Real-world Clinical Implementation of Lung Cancer Screening-Evaluating Processes to Improve Screening Guidelines-Concordance.J Gen Intern Med 2020JG
Lung cancer screening (LCS) requires complex processes to identify eligible patients, provide appropriate follow-up, and manage findings. It is unclear whether LCS in real-world clinical settings will realize the same benefits as the National Lung Screening Trial (NLST).
To evaluate the impact of process modifications on compliance with LCS guidelines during LCS program implementation, and to compare patient characteristics and outcomes with those in NLST.
Retrospective cohort study.
Kaiser Permanente Colorado (KPCO), a non-profit integrated healthcare system.
A total of 3375 patients who underwent a baseline lung cancer screening low-dose computed tomography (S-LDCT) scan between May 2014 and June 2017.

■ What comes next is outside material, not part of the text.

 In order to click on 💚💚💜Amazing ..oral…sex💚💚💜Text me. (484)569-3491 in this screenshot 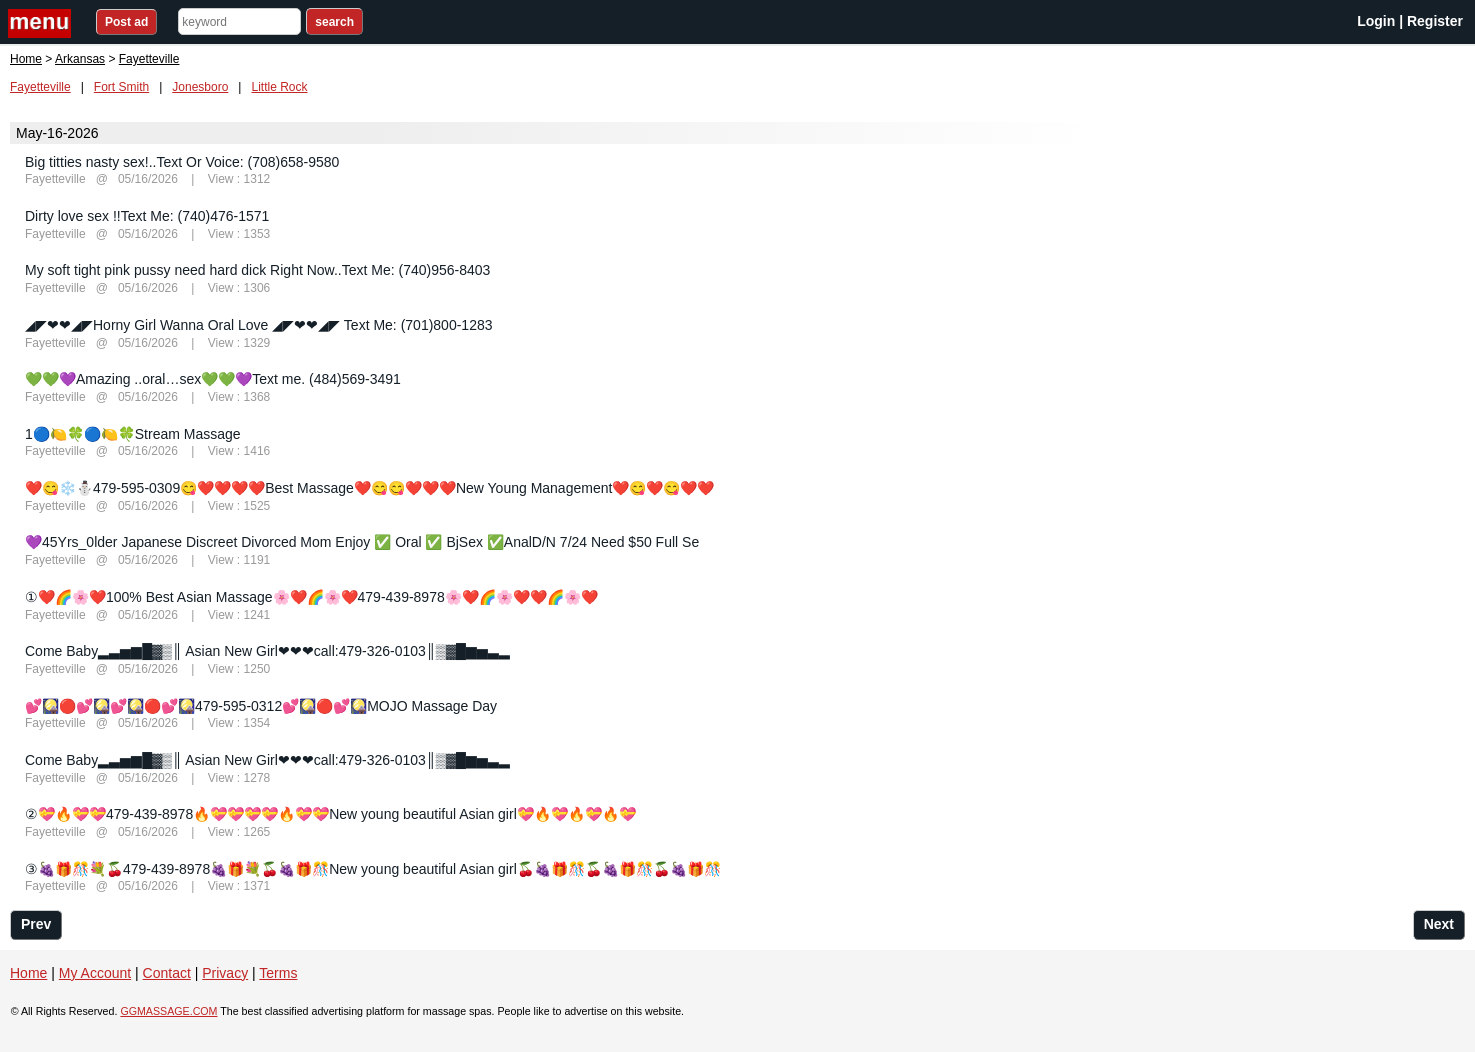, I will do `click(213, 379)`. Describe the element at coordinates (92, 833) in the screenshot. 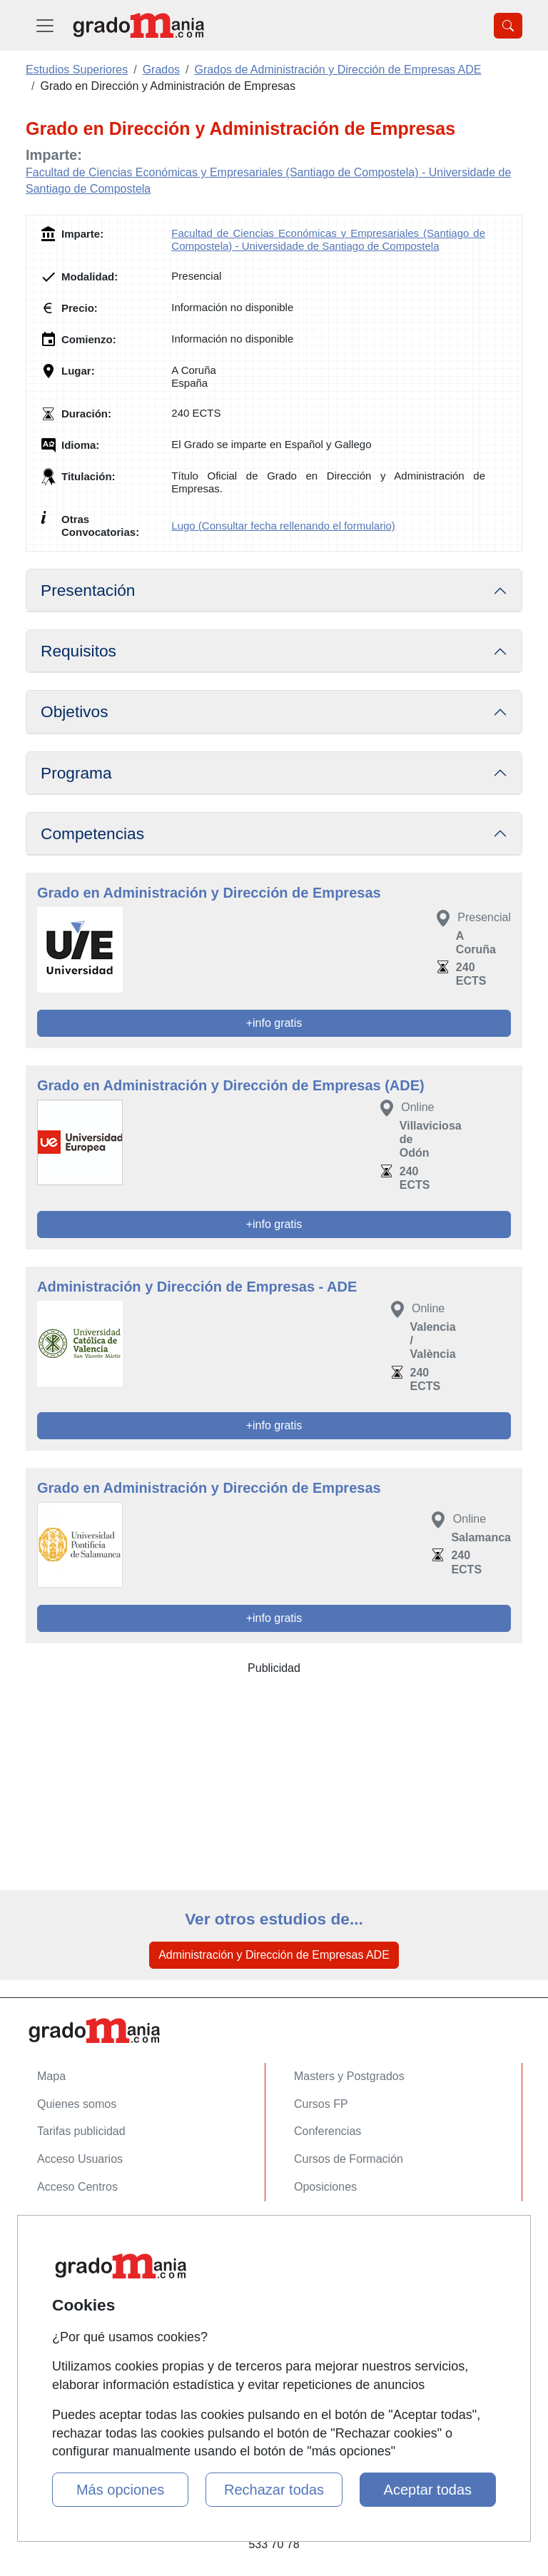

I see `Competencias` at that location.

Among those receiving an S-LDCT, proportion who met guidelines-based LCS eligibility criteria before and after LCS process modifications, differences in patient characteristics and outcomes between KPCO LCS patients and the NLST cohort, and factors associated with a positive screen.
After modifying LCS eligibility confirmation processes, patients receiving S-LDCT who met guidelines-based LCS eligibility criteria increased from 45.6 to 92.7% (P < 0.001). Prior to changes, patients were older (68 vs. 67 years; P = 0.001), less likely to be current smokers (51.3% vs. 52.5%; P < 0.001), and less likely to have a ≥ 30-pack-year smoking history (50.0% vs. 95.3%; P < 0.001). Compared with NLST participants, KPCO LCS patients were older (67 vs. 60 years; P < 0.001), more likely to currently smoke (52.3% vs. 48.1%; P < 0.001), and more likely to have pulmonary disease. Among those with a positive baseline S-LDCT, the lung cancer detection rate was higher at KPCO (9.4% vs. 3.8%; P < 0.001) and was positively associated with prior pulmonary disease.
Adherence to LCS guidelines requires eligibility confirmation procedures. Among those with a positive baseline S-LDCT, comorbidity burden and lung cancer detection rates were notably higher than in NLST, suggesting that the study of long-term outcomes in patients undergoing LCS in real-world clinical settings is warranted.